What to produce — Copy out, exactly and with nothing else, the stretch of lines that starts at the line containing "Outline anything matching" and finishes at the end of the data.

Saved entries:
■ ■ ■ ■ ■

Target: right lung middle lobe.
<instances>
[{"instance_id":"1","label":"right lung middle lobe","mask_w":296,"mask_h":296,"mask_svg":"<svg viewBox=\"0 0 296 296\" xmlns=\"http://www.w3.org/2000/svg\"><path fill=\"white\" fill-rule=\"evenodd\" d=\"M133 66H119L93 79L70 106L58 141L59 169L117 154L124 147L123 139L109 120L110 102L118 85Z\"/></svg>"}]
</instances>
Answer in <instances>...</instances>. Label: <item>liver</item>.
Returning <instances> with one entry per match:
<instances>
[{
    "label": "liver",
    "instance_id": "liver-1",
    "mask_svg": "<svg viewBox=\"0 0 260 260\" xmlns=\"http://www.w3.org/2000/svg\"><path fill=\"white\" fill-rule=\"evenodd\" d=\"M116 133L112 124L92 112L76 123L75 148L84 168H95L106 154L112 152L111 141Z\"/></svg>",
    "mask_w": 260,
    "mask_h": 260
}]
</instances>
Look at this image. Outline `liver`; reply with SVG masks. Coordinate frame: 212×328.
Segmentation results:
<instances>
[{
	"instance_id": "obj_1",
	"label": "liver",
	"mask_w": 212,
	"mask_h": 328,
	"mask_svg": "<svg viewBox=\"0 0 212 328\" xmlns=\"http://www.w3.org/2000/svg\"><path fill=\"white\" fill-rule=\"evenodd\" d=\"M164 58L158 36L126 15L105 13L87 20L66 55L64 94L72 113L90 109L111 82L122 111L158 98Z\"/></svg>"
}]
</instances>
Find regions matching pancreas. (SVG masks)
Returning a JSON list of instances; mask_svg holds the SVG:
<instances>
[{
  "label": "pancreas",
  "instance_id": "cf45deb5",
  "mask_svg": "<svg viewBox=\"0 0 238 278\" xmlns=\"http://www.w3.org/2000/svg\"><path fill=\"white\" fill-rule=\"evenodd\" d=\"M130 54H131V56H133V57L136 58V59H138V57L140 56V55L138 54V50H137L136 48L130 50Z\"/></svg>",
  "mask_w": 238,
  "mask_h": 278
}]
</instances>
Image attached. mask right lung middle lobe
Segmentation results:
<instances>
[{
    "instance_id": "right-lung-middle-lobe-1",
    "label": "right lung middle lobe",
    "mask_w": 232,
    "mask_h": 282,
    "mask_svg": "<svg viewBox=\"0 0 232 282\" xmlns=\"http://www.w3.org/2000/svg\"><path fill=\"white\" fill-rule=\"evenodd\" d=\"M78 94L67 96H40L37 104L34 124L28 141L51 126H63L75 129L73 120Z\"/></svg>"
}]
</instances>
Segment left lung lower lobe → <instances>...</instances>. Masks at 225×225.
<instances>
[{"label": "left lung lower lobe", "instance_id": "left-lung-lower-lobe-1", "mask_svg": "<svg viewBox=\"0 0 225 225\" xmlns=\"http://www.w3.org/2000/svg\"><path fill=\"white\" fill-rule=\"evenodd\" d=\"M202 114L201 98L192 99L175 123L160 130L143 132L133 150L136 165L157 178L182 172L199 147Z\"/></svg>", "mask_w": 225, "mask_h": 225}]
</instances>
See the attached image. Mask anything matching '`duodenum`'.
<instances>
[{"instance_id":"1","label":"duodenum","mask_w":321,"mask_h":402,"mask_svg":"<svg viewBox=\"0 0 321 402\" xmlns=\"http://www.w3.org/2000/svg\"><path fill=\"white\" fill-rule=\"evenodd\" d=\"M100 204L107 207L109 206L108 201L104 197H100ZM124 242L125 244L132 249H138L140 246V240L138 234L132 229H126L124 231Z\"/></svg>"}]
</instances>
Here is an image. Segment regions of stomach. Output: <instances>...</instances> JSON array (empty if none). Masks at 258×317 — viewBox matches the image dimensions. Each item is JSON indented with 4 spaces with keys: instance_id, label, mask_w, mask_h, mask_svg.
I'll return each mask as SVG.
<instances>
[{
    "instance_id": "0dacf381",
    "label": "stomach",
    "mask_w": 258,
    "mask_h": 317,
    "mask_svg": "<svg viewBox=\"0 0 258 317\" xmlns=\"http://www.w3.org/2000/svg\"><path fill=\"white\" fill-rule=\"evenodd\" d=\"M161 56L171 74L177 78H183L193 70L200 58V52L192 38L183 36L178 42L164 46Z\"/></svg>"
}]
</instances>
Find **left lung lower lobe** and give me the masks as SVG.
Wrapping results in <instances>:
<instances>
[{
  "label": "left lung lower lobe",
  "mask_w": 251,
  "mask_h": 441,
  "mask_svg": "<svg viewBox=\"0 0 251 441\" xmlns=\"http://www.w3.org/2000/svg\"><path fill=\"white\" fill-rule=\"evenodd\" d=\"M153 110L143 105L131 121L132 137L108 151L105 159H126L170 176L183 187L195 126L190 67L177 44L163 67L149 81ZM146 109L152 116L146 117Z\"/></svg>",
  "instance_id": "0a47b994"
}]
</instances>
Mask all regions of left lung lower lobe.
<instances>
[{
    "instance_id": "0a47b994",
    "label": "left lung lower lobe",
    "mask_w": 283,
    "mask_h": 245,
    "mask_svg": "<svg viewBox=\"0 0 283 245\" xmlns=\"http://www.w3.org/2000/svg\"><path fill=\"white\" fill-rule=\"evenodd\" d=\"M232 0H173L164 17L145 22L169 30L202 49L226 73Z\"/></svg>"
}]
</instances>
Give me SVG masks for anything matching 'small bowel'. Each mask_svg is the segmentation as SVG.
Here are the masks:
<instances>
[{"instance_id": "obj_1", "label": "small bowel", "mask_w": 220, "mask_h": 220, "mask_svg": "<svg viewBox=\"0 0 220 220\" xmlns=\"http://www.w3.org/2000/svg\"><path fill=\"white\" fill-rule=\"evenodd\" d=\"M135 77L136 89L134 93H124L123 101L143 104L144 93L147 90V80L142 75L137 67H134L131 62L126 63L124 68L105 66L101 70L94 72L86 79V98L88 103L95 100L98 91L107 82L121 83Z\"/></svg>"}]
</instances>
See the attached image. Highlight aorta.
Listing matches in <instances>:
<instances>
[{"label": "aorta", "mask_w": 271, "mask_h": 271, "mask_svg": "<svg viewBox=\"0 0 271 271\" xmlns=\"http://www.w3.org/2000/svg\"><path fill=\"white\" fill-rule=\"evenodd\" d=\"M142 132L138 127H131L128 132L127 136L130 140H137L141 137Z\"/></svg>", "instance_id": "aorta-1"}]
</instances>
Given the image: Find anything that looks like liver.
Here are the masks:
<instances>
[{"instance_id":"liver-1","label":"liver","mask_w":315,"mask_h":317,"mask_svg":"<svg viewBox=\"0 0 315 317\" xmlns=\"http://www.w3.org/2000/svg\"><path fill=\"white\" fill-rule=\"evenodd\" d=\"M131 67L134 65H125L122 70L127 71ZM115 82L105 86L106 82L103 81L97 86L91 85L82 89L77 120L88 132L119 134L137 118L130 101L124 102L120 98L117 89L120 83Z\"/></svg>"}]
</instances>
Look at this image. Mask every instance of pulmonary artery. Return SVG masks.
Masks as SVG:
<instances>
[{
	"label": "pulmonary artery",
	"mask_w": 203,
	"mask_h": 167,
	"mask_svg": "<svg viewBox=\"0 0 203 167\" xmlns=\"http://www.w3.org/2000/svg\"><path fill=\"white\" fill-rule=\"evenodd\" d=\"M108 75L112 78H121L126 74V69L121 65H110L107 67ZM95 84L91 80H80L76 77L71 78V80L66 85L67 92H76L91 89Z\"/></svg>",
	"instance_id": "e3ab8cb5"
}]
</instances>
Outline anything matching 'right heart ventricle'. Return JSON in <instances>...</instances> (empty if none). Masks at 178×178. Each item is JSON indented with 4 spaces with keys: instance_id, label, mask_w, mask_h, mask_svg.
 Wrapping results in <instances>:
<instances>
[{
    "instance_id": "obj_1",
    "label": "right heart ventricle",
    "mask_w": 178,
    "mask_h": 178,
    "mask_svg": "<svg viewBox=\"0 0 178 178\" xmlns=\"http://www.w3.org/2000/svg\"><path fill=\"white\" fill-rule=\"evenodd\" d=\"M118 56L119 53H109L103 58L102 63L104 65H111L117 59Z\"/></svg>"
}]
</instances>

■ ■ ■ ■ ■

Answer for the task —
Outline anything matching 'right heart ventricle'. Return JSON in <instances>...</instances> (empty if none). Masks at 178×178. Each item is JSON indented with 4 spaces with keys: instance_id, label, mask_w, mask_h, mask_svg.
 Wrapping results in <instances>:
<instances>
[{
    "instance_id": "obj_1",
    "label": "right heart ventricle",
    "mask_w": 178,
    "mask_h": 178,
    "mask_svg": "<svg viewBox=\"0 0 178 178\" xmlns=\"http://www.w3.org/2000/svg\"><path fill=\"white\" fill-rule=\"evenodd\" d=\"M118 56L119 53H109L103 58L102 63L104 65H111L117 59Z\"/></svg>"
}]
</instances>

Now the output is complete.